Villar quits FIFA in another graft case
THE corruption crisis in world soccer has removed another top FIFA official.
Jailed in Spain on suspicion of financial wrongdoing as head of the Spanish football federation, Angel Maria Villar has resigned his top positions at FIFA and European governing body UEFA.
FIFA confirmed yesterday that Villar resigned as its senior vice president. That followed UEFA’s announcement he had left its executive committee after 25 years. He was suspended as Spanish federation president on Tuesday amid a criminal investigation into allegations of corruption.
Villar exits international soccer in disgrace after rising to the No. 2 elected position at FIFA, as the senior ranking of eight vice presidents behind President Gianni Infantino.
Despite Infantino’s claim last year of the crisis ending for scandal-hit FIFA, two colleagues on the ruling Council have quit within three months under a cloud of suspicion. “FIFA is back on track. So I can officially inform you here, the crisis is over,” Infantino told FIFA member federations in May 2016 in Mexico City at his first congress since replacing Sepp Blatter.

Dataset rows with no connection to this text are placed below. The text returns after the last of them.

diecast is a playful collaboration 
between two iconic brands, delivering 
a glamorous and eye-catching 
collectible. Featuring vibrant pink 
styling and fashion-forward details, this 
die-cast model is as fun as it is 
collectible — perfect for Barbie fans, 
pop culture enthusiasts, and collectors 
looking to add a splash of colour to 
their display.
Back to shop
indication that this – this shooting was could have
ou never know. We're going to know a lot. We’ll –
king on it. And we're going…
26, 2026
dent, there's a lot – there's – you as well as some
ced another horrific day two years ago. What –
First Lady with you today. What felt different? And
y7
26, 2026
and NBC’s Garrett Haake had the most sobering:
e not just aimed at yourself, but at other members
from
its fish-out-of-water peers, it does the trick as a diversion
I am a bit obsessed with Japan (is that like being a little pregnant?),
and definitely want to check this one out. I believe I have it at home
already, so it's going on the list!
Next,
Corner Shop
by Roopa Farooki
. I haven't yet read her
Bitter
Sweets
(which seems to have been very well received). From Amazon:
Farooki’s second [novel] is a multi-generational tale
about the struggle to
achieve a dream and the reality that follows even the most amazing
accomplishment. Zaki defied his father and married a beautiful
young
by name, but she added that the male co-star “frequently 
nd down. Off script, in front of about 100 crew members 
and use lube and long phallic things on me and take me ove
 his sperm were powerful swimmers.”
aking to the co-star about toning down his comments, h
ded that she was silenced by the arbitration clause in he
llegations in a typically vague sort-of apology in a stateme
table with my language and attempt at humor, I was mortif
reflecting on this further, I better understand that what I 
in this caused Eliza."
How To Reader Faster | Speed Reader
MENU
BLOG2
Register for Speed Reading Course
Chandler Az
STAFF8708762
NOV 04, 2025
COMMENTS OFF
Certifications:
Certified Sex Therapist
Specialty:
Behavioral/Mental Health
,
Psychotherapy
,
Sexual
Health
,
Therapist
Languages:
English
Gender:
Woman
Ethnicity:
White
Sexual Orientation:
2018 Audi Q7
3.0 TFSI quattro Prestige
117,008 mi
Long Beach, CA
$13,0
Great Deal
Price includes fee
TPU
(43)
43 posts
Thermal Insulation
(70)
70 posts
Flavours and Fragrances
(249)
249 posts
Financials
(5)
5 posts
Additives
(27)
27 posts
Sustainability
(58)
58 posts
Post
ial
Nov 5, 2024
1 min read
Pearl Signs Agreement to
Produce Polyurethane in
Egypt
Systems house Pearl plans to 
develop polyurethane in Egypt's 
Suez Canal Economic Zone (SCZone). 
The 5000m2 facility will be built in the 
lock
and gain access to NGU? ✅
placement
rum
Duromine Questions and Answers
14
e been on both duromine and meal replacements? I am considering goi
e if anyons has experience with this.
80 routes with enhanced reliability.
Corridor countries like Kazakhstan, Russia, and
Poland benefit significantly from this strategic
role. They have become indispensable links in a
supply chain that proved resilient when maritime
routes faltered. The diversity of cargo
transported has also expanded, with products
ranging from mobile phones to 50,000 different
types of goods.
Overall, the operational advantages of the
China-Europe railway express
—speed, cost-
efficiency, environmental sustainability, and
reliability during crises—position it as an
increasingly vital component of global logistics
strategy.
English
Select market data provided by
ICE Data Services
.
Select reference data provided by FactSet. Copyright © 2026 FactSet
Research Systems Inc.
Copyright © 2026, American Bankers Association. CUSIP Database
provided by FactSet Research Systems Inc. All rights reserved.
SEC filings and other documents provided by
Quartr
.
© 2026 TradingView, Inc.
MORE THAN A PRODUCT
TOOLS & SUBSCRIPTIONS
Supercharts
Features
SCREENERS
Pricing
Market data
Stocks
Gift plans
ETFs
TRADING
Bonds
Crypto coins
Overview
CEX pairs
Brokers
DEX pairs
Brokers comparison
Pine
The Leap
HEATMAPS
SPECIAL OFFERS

However, Villar follows Sheikh Ahmad al-Fahad al-Sabah, who resigned in April. The Kuwait royal left FIFA three days after he was identified in a federal court case in Brooklyn as the source of bribes paid to Asian soccer officials. He denies wrongdoing.
Villar left the week after he was arrested in his native Spain, one of four football officials detained on charges of improper management, misappropriation of funds, corruption and falsifying documents.
Villar’s influence had weakened since American and Swiss federal investigations of FIFA-linked corruption were revealed in 2015. Once seen as a potential UEFA presidential candidate, he could not gather support to launch a bid for the European soccer leadership one year ago.
Still, the arrest of a one-time international player turned lawyer, and former chairman of FIFA’s legal and referee committees, is another blow to the battered image of international soccer bodies. Villar was arrested in Madrid along with his son Gorka Villar, also a lawyer and former director general of South American soccer body CONMEBOL, and two other senior Spanish federation officials.
Spain’s government suspended the 67-year-old Villar from the national federation presidency for one year on Tuesday and an interim replacement was appointed on Wednesday.
In a statement yesterday, UEFA said Villar had offered his resignation a day earlier “as vice president of UEFA and member of the UEFA Executive Committee with immediate effect”.
Villar was elected to the executive panel in 1992, and was UEFA’s top official for nearly a year in 2015-16 while then-president Michael Platini was suspended from duty by FIFA.